Lloyd’s constituency is legion, his voice unanimous. It’s not like settling in Canada or not should maybe be an individual decision or something. What is this, a pluralistic parliamentary democracy or some shit? Nobody is legally compelled to stay the whole winter. WestJet’s scheduled flights to Palm Springs aren’t full of Jamaicans who wonder, my God, why did we settle in this horrible freezer chest? Not a whole lot of Canadians look at the weather report and think, gee, nights are getting into the negative centigrade in Palm Springs this week, and the American weathermen are blaming it on Alberta, of course, so maybe we should look into fare specials to Fort McMurray instead. No, this is not a week when one is fucking stoked to go to Coachella.
Yeah, it’s a bit chilly, eh. Do tell Mr. Wonka. Some shitbirds who know how to pull levers at the Arizona Republic and USA Today think that this is a reasonable basis to not offer permanent residency to Jamaicans because, you know, they’d be cold. There’s a movie about that, after all.
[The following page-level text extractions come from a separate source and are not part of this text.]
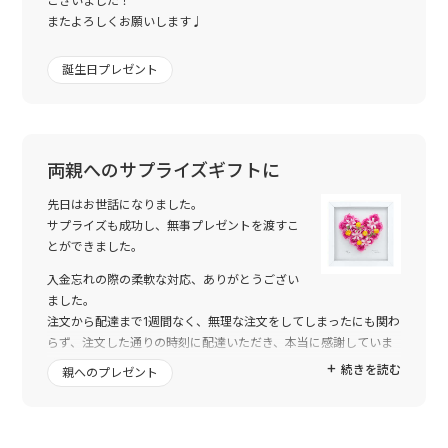
ございました！
またよろしくお願いします♩
誕生日プレゼント
両親へのサプライズギフトに
先日はお世話になりました。
サプライズも成功し、無事プレゼントを渡すこ
とができました。
入金忘れの際の柔軟な対応、ありがとうござい
ました。
注文から配達まで1週間なく、無理な注文をしてしまったにも関わ
らず、注文した通りの時刻に配達いただき、本当に感謝していま
す。
続きを読む
親へのプレゼント
また機会があれば是非利用したいです！
ありがとうございました。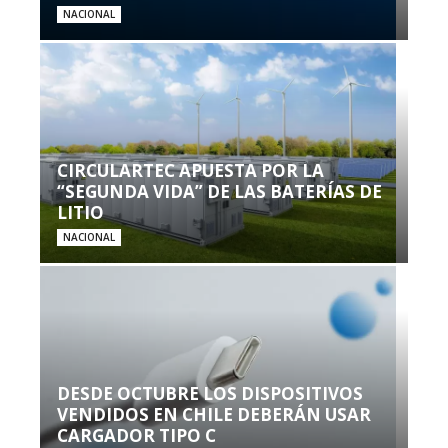
NACIONAL
CIRCULARTEC APUESTA POR LA
“SEGUNDA VIDA” DE LAS BATERÍAS DE
LITIO
NACIONAL
DESDE OCTUBRE LOS DISPOSITIVOS
VENDIDOS EN CHILE DEBERÁN USAR
CARGADOR TIPO C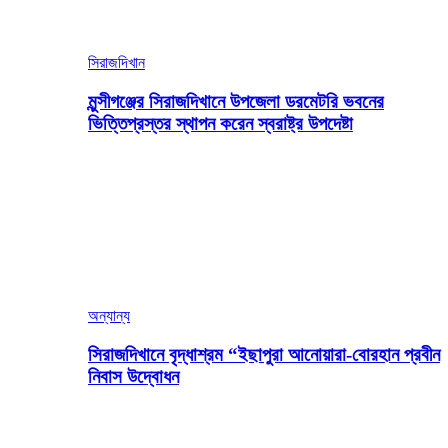
সিরাজদিখান
মুন্সীগঞ্জের সিরাজদিখানে উপজেলা ডরমেটরি ভবনের
ভিত্তিপ্রস্তর স্থাপন করেন স্বরাষ্ট্র উপদেষ্টা
অন্যান্য
সিরাজদিখানে বৃদ্ধাশ্রম “ইছাপুরা আনোয়ারা-বোরহান প্রবীন
নিবাস উদ্বোধন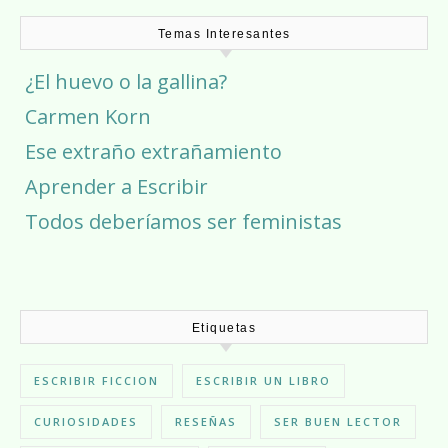
Temas Interesantes
¿El huevo o la gallina?
Carmen Korn
Ese extraño extrañamiento
Aprender a Escribir
Todos deberíamos ser feministas
Etiquetas
ESCRIBIR FICCION
ESCRIBIR UN LIBRO
CURIOSIDADES
RESEÑAS
SER BUEN LECTOR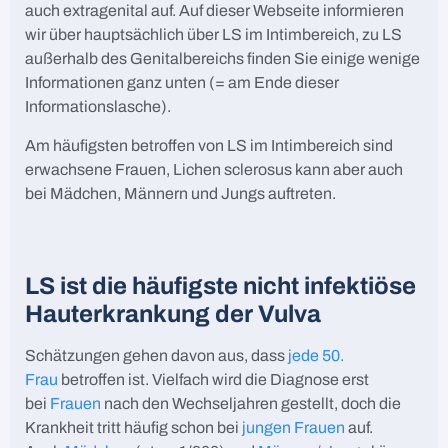
auch extragenital auf. Auf dieser Webseite informieren
wir über hauptsächlich über LS im Intimbereich, zu LS
außerhalb des Genitalbereichs finden Sie einige wenige
Informationen ganz unten (= am Ende dieser
Informationslasche).
Am häufigsten betroffen von LS im Intimbereich sind
erwachsene Frauen, Lichen sclerosus kann aber auch
bei Mädchen, Männern und Jungs auftreten.
LS ist die häufigste nicht infektiöse
Hauterkrankung der Vulva
Schätzungen gehen davon aus, dass
jede 50.
Frau
betroffen ist. Vielfach wird die Diagnose erst
bei
Frauen
nach den Wechseljahren gestellt, doch die
Krankheit tritt häufig schon bei
jungen Frauen
auf.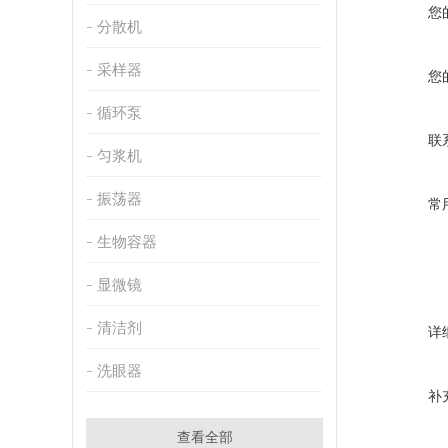
您
分散机
采样器
您
循环泵
联
匀浆机
振荡器
常
生物容器
显微镜
清洁剂
详
洗眼器
补
查看全部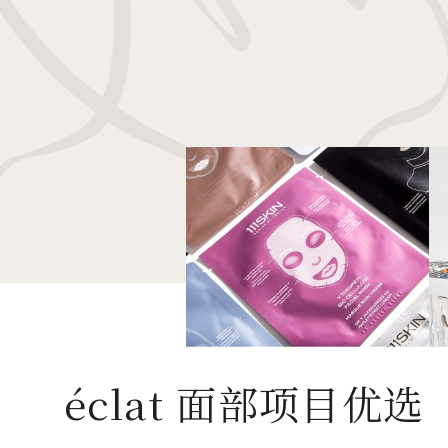
éclat 面部项目优选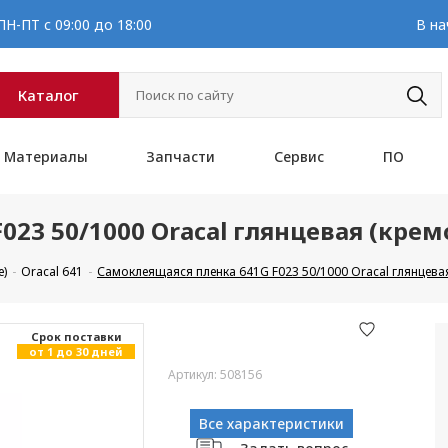
Н-ПТ с 09:00 до 18:00
В на
Каталог
Материалы
Запчасти
Сервис
ПО
023 50/1000 Oracal глянцевая (кре
е)
Oracal 641
Самоклеящаяся пленка 641G F023 50/1000 Oracal глянцева
Cрок поставки
от 1 до 30 дней
Артикул: 508156
Все характеристики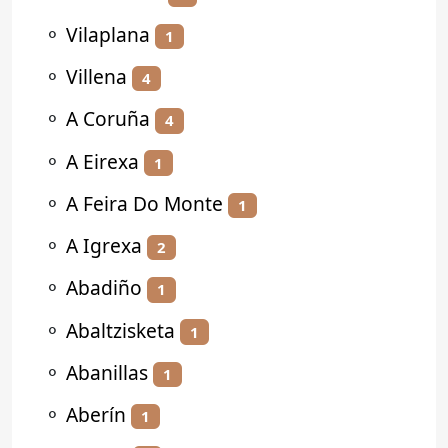
⚬
Vilaplana
1
⚬
Villena
4
⚬
A Coruña
4
⚬
A Eirexa
1
⚬
A Feira Do Monte
1
⚬
A Igrexa
2
⚬
Abadiño
1
⚬
Abaltzisketa
1
⚬
Abanillas
1
⚬
Aberín
1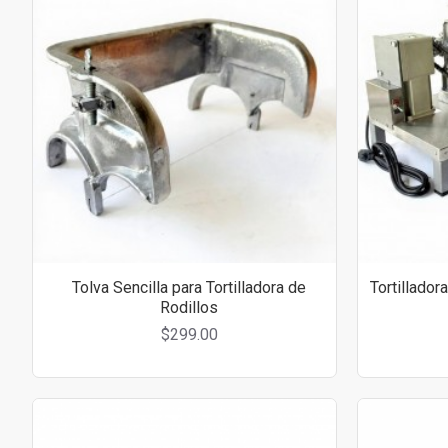
Tolva Sencilla para Tortilladora de
Tortillador
Rodillos
$299.00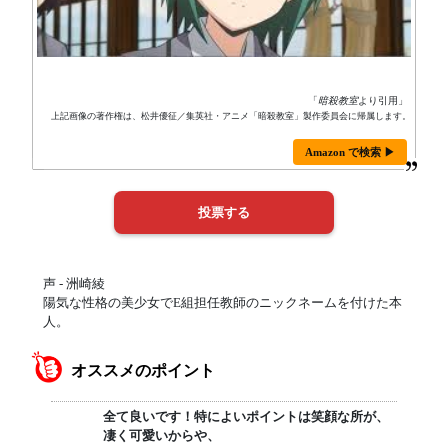
「
暗殺教室
より引用」
上記画像の著作権は、松井優征／集英社・アニメ「暗殺教室」製作委員会に帰属します。
Amazon で検索 ▶
声 - 洲崎綾
陽気な性格の美少女でE組担任教師のニックネームを付けた本
人。
オススメのポイント
全て良いです！特によいポイントは笑顔な所が、
凄く可愛いからや、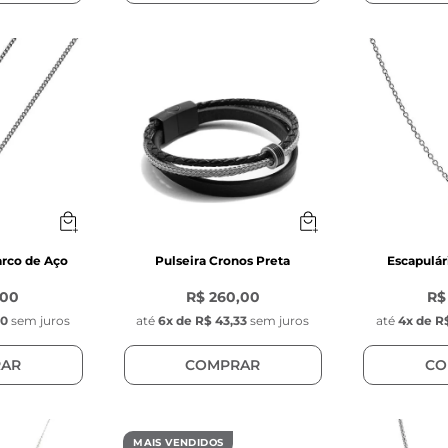
arco de Aço
Pulseira Cronos Preta
Escapulár
,00
R$ 260,00
R$
50
sem juros
até
6
x de
R$ 43,33
sem juros
até
4
x de
R$
AR
COMPRAR
CO
MAIS VENDIDOS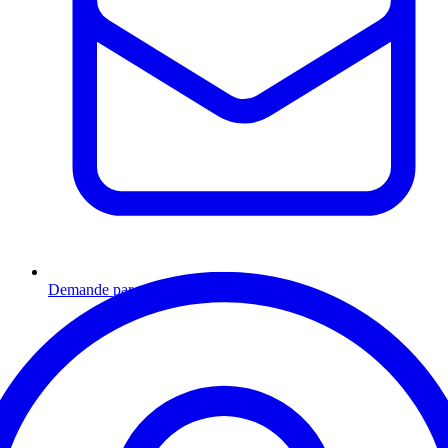
Demande par email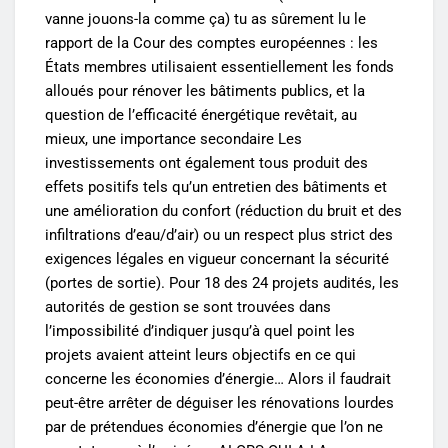
vanne jouons-la comme ça) tu as sûrement lu le
rapport de la Cour des comptes européennes : les
États membres utilisaient essentiellement les fonds
alloués pour rénover les bâtiments publics, et la
question de l’efficacité énergétique revêtait, au
mieux, une importance secondaire Les
investissements ont également tous produit des
effets positifs tels qu’un entretien des bâtiments et
une amélioration du confort (réduction du bruit et des
infiltrations d’eau/d’air) ou un respect plus strict des
exigences légales en vigueur concernant la sécurité
(portes de sortie). Pour 18 des 24 projets audités, les
autorités de gestion se sont trouvées dans
l’impossibilité d’indiquer jusqu’à quel point les
projets avaient atteint leurs objectifs en ce qui
concerne les économies d’énergie… Alors il faudrait
peut-être arrêter de déguiser les rénovations lourdes
par de prétendues économies d’énergie que l’on ne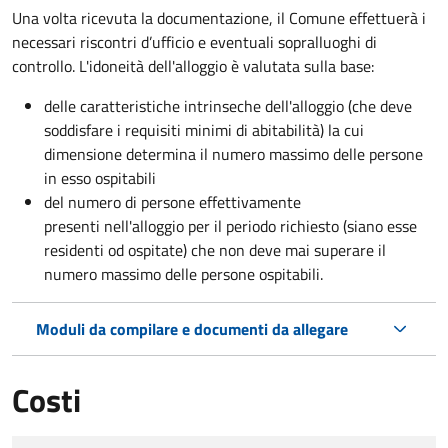
Una volta ricevuta la documentazione, il Comune effettuerà i
necessari riscontri d’ufficio e eventuali sopralluoghi di
controllo. L'idoneità dell'alloggio è valutata sulla base:
delle caratteristiche intrinseche dell'alloggio (che deve
soddisfare i requisiti minimi di abitabilità) la cui
dimensione determina il numero massimo delle persone
in esso ospitabili
del numero di persone effettivamente
presenti nell'alloggio per il periodo richiesto (siano esse
residenti od ospitate) che non deve mai superare il
numero massimo delle persone ospitabili.
Moduli da compilare e documenti da allegare
Costi
Tipo di pagamento
Importo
Because Canadians, the other white meat, are much better adapted to the weather than their Caribbean brothers by a very other mother, and I’m not gonna look into the possibility of there being multiple scheduled flights daily from Toronto to Kingston and Montego Bay because the cognitive dissonance of Canadians flying away from their country’s awful weather would make my head explode.
I guess Dagmar Midcap lost her adaptive layer of blubber when she came south. Not that I never dig the chubbies, too, or that more quality time with the poutine wouldn’t turn Dagmar into one of Queen’s Fat Bottom Girls and not the kind one sees on the scooters at the Cottage Grove Safeway; I’m just sayin’. The Cronkite Borderlands Project should look into this possibility of a protective blubber layer and report back to us on whether that, like the constitutional unsuitability of Jamaicans to cold weather as reported in USA Today, is the way it is.
Sometimes the white boy plays that funky music until death do him and the funky music part. At other times, it is neither the time nor the place for the funk, so the white boy plays the radio instead. This is, shall we say, an excellent cultural practice. Perhaps Mr. Ross’s extra upper body strength will allow him to obtain an immigration waiver for the Seasonal Agricultural Worker Program, so that he isn’t forced to buy Antiguan citizenship or work as an illegal alien. As they say in the maritime trades, all hands on deck!
In any event, if Mr. Ross doesn’t bring interesting foreign cuisines with him to his new land, the Jamaicans will. This, jerk chicken, do you call it? It’s delicious. We haven’t got a thing like it in Sudbury.